If the sale proceeds exceed the Medicaid asset limit, the individual typically enters a “spend-down” period. This means they must use the excess funds on allowable expenses until their countable assets fall below the limit again.

Allowable spend-down items generally benefit the applicant directly or convert countable assets into exempt ones. Examples include paying off existing debts like mortgages, credit card balances, or car loans. Funds can also be used for necessary home improvements, such as installing wheelchair ramps or making bathroom modifications, or for purchasing a new exempt residence. Other qualifying expenses include medical bills, health insurance premiums, durable medical equipment, and certain pre-paid funeral arrangements. It is important that these expenditures are made at fair market value and for the direct benefit of the applicant or their spouse.

Transferring the proceeds from a home sale to other individuals, such as family members, has significant implications due to Medicaid’s “look-back period.” This period, typically 60 months (five years) preceding the date of a Medicaid application, is a review period during which all financial transactions are scrutinized. Any uncompensated transfers or gifts made during this time are presumed to have been made to artificially reduce assets to qualify for Medicaid. If such transfers are identified, a penalty period of Medicaid ineligibility is imposed, meaning the individual will not receive benefits for a specific duration, leaving them responsible for their care costs. The length of this penalty period is calculated by dividing the amount transferred by the average monthly cost of nursing home care in the state.

While the home may be exempt during the applicant’s lifetime, states can seek reimbursement for Medicaid-funded long-term care costs after the recipient’s death through the Medicaid Estate Recovery Program (MERP).
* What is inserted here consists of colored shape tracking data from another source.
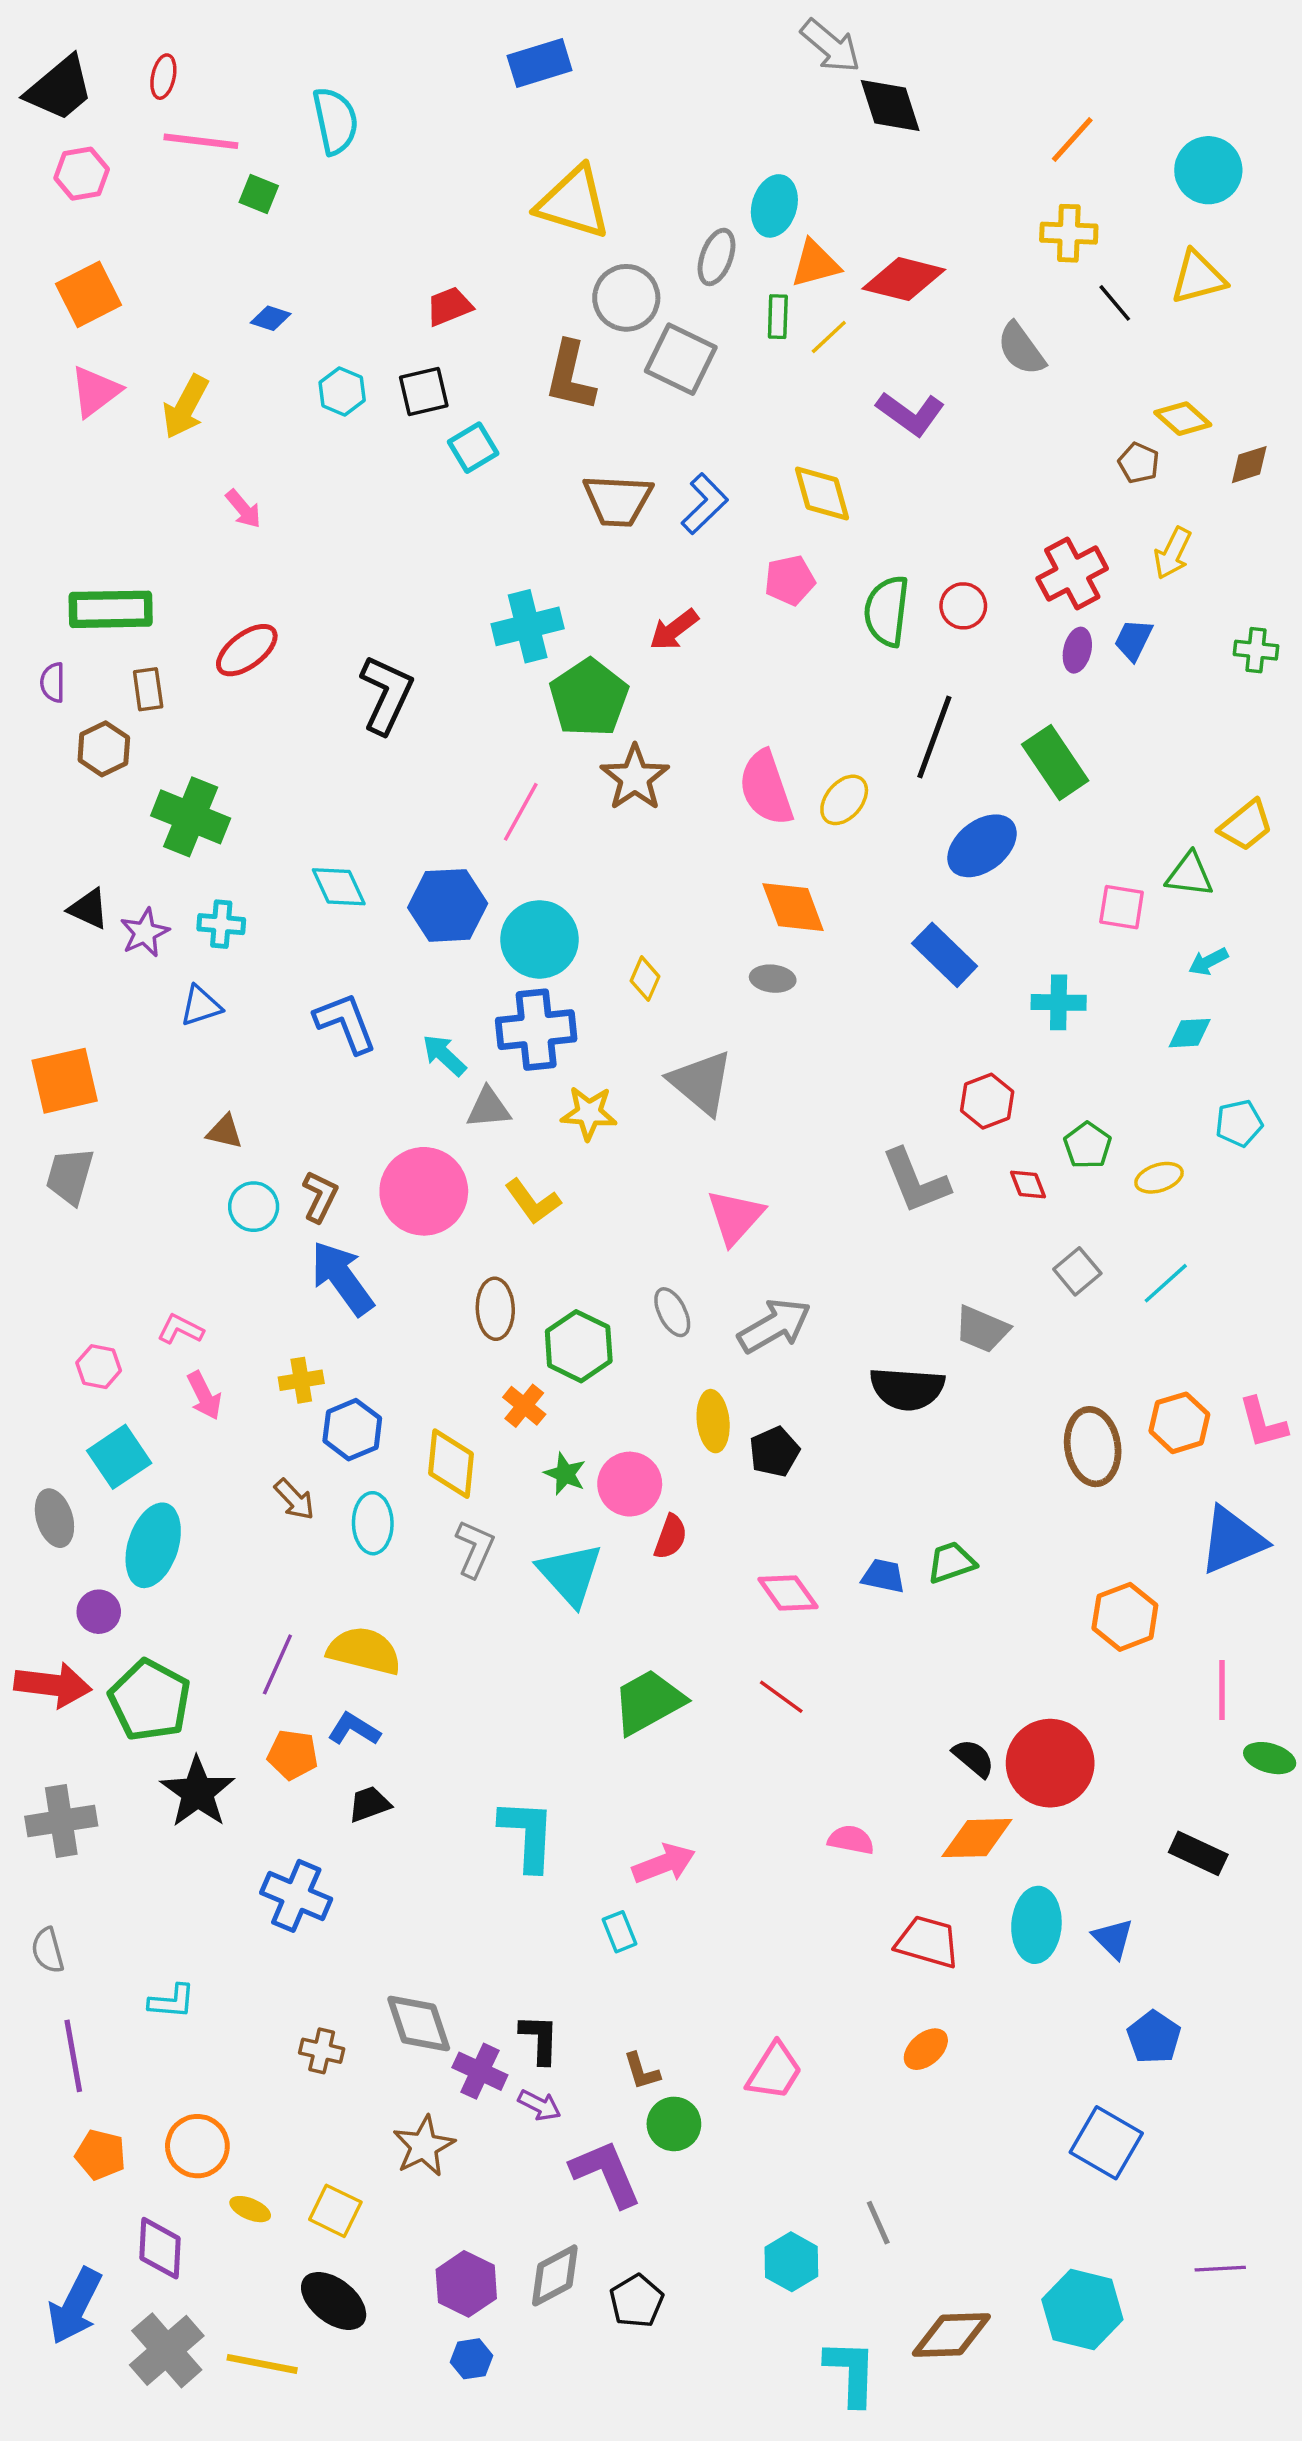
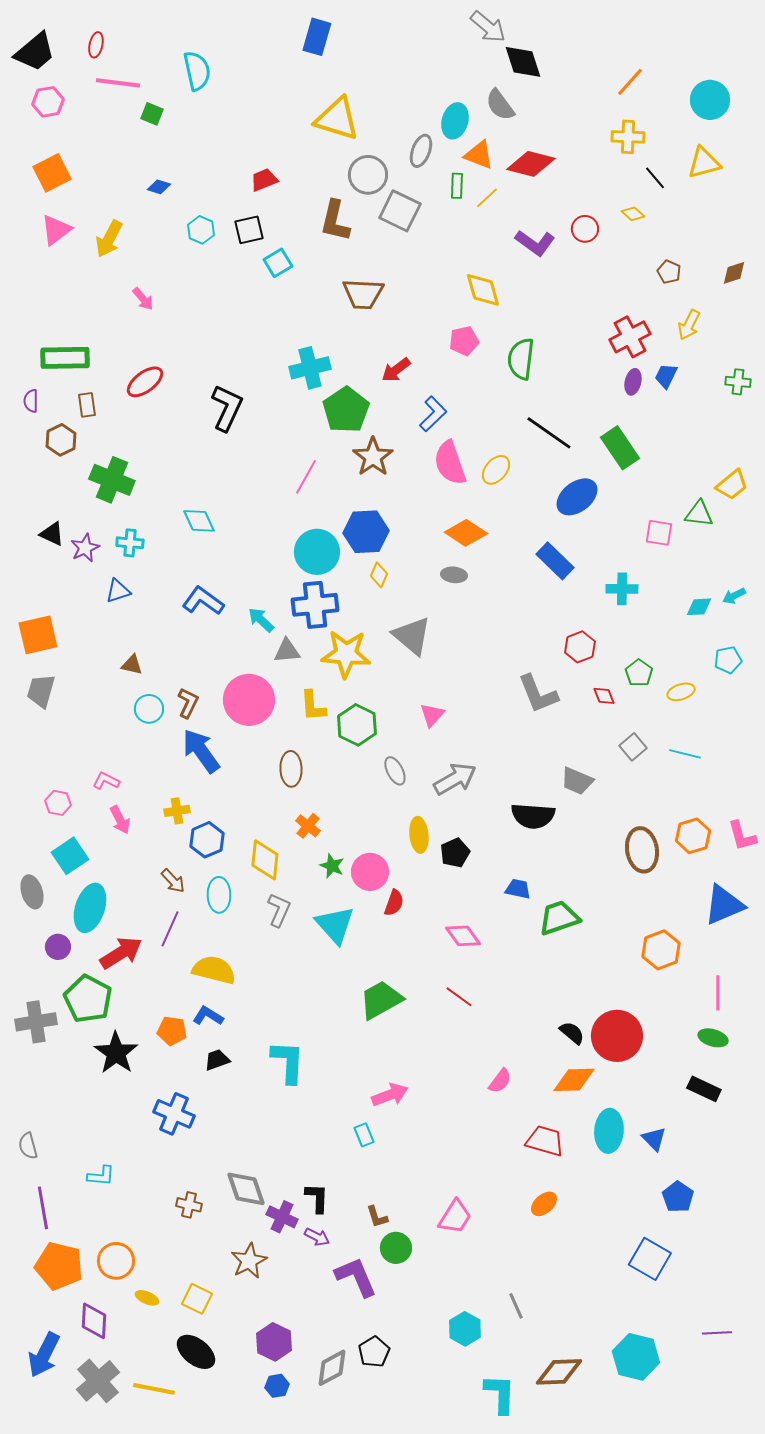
blue rectangle: (540, 63) -> (317, 37), turned -57
orange triangle: (815, 264) -> (479, 155), turned 36
gray semicircle: (1021, 349) -> (500, 105), moved
yellow diamond: (1183, 419) -> (633, 214), moved, size x0.7
blue L-shape: (705, 504) -> (433, 414), moved
red circle: (963, 606) -> (585, 229), moved
black line: (934, 737) -> (549, 433), turned -75
blue hexagon: (448, 905) -> (366, 532), moved
orange diamond: (793, 907) -> (466, 533), turned -36
cyan arrow: (1208, 962) -> (734, 596), moved
blue L-shape: (345, 1023) -> (203, 601), turned -33
yellow star: (589, 1113) -> (346, 654), size x1.5
yellow L-shape: (533, 1202) -> (313, 706), turned 32
pink triangle: (735, 1217) -> (432, 715), size x0.7
cyan line: (1166, 1283) -> (685, 754), turned 56
green hexagon: (579, 1346) -> (357, 725), moved
green trapezoid: (951, 1562) -> (559, 918), size x1.4
blue trapezoid: (883, 1576) -> (518, 889), moved
purple line: (277, 1664) -> (170, 929), moved
red arrow: (53, 1685) -> (121, 953), moved, turned -39
green ellipse: (1270, 1758) -> (713, 1038), moved
gray cross: (61, 1821) -> (36, 1022), moved
cyan L-shape: (528, 1835) -> (288, 1062), moved
pink semicircle: (851, 1840) -> (500, 1081), turned 116
orange pentagon: (100, 2155) -> (59, 1266), size x1.6
gray diamond: (555, 2275) -> (332, 1368), moved

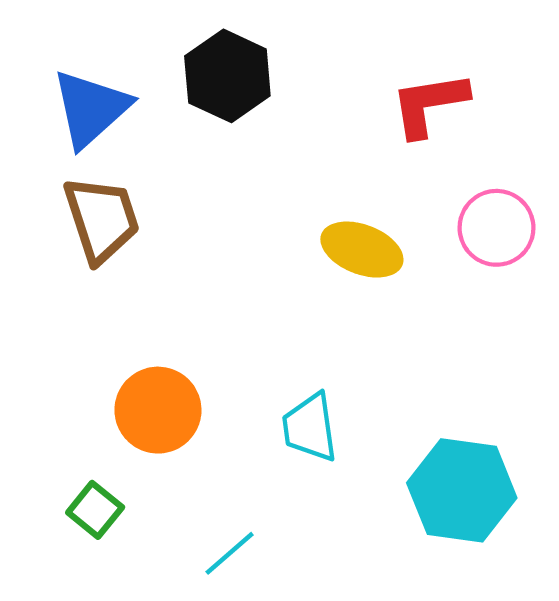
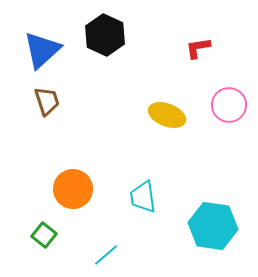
red L-shape: (429, 104) -> (198, 48), size x0.7
brown trapezoid: (102, 219) -> (47, 101), size x0.7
The home is often the most significant asset in an estate, and MERP allows states to recover costs from its value.

Reporting Changes to Medicaid

Individuals receiving Medicaid benefits are legally required to report any significant changes in their financial situation to their state Medicaid agency. This includes the sale of a home and the receipt of its proceeds. Accurate and timely reporting is important to maintain eligibility and avoid penalties.

When a home is sold, beneficiaries must inform their local Medicaid office about the date of the sale, the total amount of the proceeds received, and how those funds are being used. This transparency allows the agency to reassess eligibility based on the new asset levels. The timeframe for reporting these changes is typically specific, often within ten days of the change occurring, though this can vary by state.

To report changes, individuals generally need to contact their state or local Medicaid office directly. This may involve submitting specific forms, providing documentation of the sale, and detailing how the proceeds have been spent or are being held. Adhering to these reporting requirements is important, as failure to report significant financial changes can lead to a loss of Medicaid benefits, a period of ineligibility, or legal consequences.